⟨

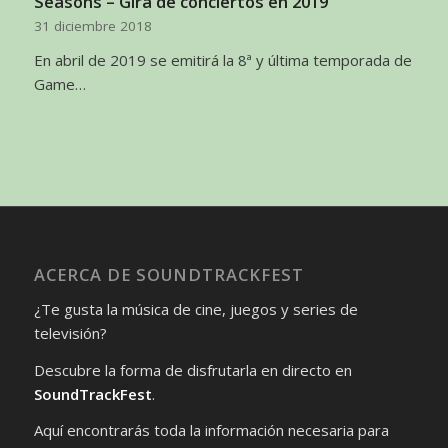
Seasons – Gira de conciertos en 2019
31 diciembre 2018
En abril de 2019 se emitirá la 8ª y última temporada de
Game…
ACERCA DE SOUNDTRACKFEST
¿Te gusta la música de cine, juegos y series de
televisión?
Descubre la forma de disfrutarla en directo en
SoundTrackFest
.
Aquí encontrarás toda la información necesaria para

⟩

* [The task]: Could you output the full set of entries exactly, skipping every picture?

* [Finished exercise]:
Seasons – Gira de conciertos en 2019
31 diciembre 2018
En abril de 2019 se emitirá la 8ª y última temporada de
Game…
ACERCA DE SOUNDTRACKFEST
¿Te gusta la música de cine, juegos y series de
televisión?
Descubre la forma de disfrutarla en directo en
SoundTrackFest
.
Aquí encontrarás toda la información necesaria para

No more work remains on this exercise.